Collected data
= = = =

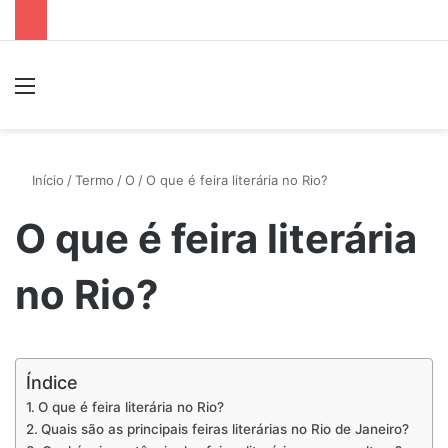
Menu
P
Início
/
Termo
/
O
/
O que é feira literária no Rio?
O que é feira literária
no Rio?
Índice
O que é feira literária no Rio?
Quais são as principais feiras literárias no Rio de Janeiro?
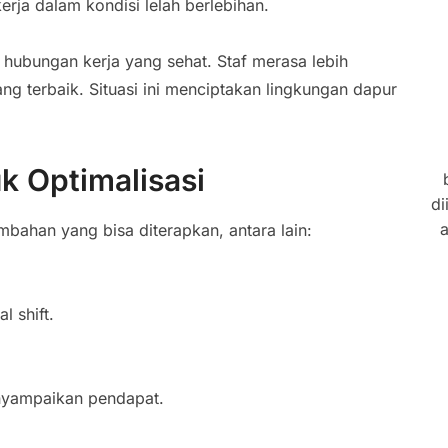
erja dalam kondisi lelah berlebihan.
n hubungan kerja yang sehat. Staf merasa lebih
ng terbaik. Situasi ini menciptakan lingkungan dapur
k Optimalisasi
di
a
ambahan yang bisa diterapkan, antara lain:
l shift.
enyampaikan pendapat.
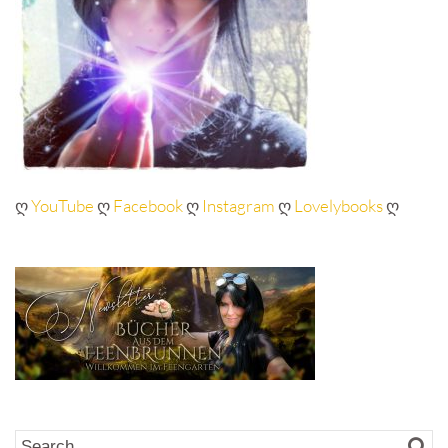
ღ
YouTube
ღ
Facebook
ღ
Instagram
ღ
Lovelybooks
ღ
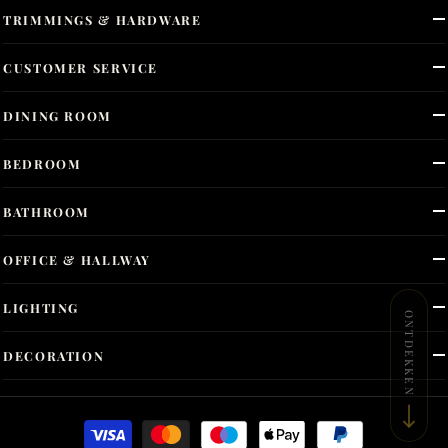
TRIMMINGS & HARDWARE
CUSTOMER SERVICE
DINING ROOM
BEDROOM
BATHROOM
OFFICE & HALLWAY
LIGHTING
ONTDEKKEN
DECORATION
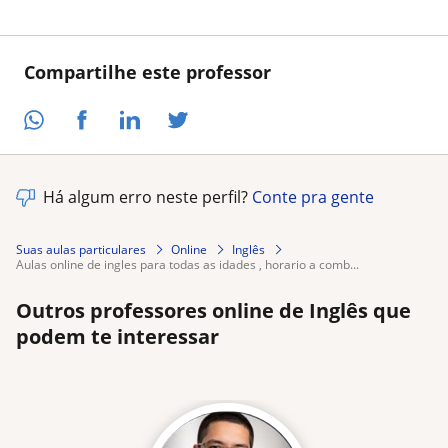
Compartilhe este professor
Há algum erro neste perfil?
Conte pra gente
Suas aulas particulares
Online
Inglês
aulas online de ingles para todas as idades , horario a comb...
Outros professores online de Inglês que
podem te interessar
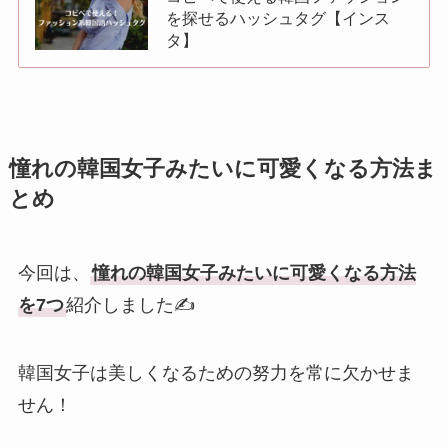
を探せるハッシュタグ【インス
タ】
憧れの韓国女子みたいに可愛くなる方法ま
とめ
今回は、
憧れの韓国女子みたいに可愛くなる方法
を7つ
紹介しました✍️
韓国女子は美しくなるための努力を常に欠かせま
せん！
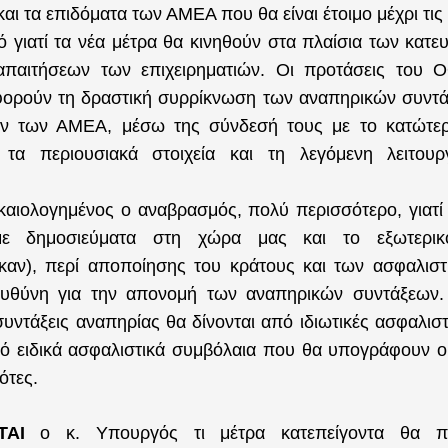
και τα επιδόματα των ΑΜΕΑ που θα είναι έτοιμο μέχρι τις
ό γιατί τα νέα μέτρα θα κινηθούν στα πλαίσια των κατ
παιτήσεων των επιχειρηματιών. Οι προτάσεις του 
ορούν τη δραστική συρρίκνωση των αναπηρικών συντά
ων των ΑΜΕΑ, μέσω της σύνδεσή τους με το κατώτε
 τα περιουσιακά στοιχεία και τη λεγόμενη λειτουρ
.
ικαιολογημένος ο αναβρασμός, πολύ περισσότερο, γιατί
ε δημοσιεύματα στη χώρα μας και το εξωτερι
καν), περί αποποίησης του κράτους και των ασφαλιστ
ευθύνη για την απονομή των αναπηρικών συντάξεων
συντάξεις αναπηρίας θα δίνονται από ιδιωτικές ασφαλιστι
ό ειδικά ασφαλιστικά συμβόλαια που θα υπογράφουν οι
ότες.
ΑΤΑΙ
ο κ. Υπουργός τι μέτρα κατεπείγοντα θα π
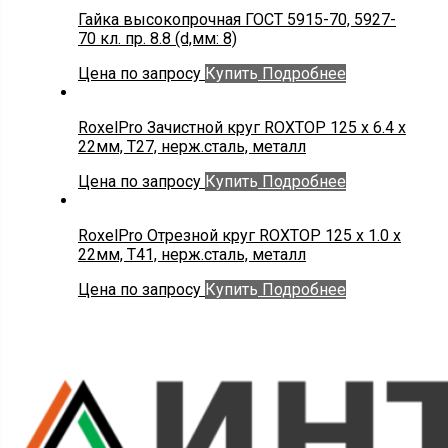
Гайка высокопрочная ГОСТ 5915-70, 5927-
70 кл. пр. 8.8 (d,мм: 8)
Цена по запросу
Купить
Подробнее
RoxelPro Зачистной круг ROXTOP 125 x 6.4 x
22мм, Т27, нерж.сталь, металл
Цена по запросу
Купить
Подробнее
RoxelPro Отрезной круг ROXTOP 125 x 1.0 x
22мм, Т41, нерж.сталь, металл
Цена по запросу
Купить
Подробнее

= = = =

● Problem
Take exactly the lines from the one containing "παιτήσεων των επιχειρηματιών." through the one containing "συντάξεις αναπηρίας θα" in the data above, and output them with nothing added.

● Answer space
παιτήσεων των επιχειρηματιών. Οι προτάσεις του 
ορούν τη δραστική συρρίκνωση των αναπηρικών συντά
ων των ΑΜΕΑ, μέσω της σύνδεσή τους με το κατώτε
 τα περιουσιακά στοιχεία και τη λεγόμενη λειτουρ
.
ικαιολογημένος ο αναβρασμός, πολύ περισσότερο, γιατί
ε δημοσιεύματα στη χώρα μας και το εξωτερι
καν), περί αποποίησης του κράτους και των ασφαλιστ
ευθύνη για την απονομή των αναπηρικών συντάξεων
συντάξεις αναπηρίας θα δίνονται από ιδιωτικές ασφαλιστι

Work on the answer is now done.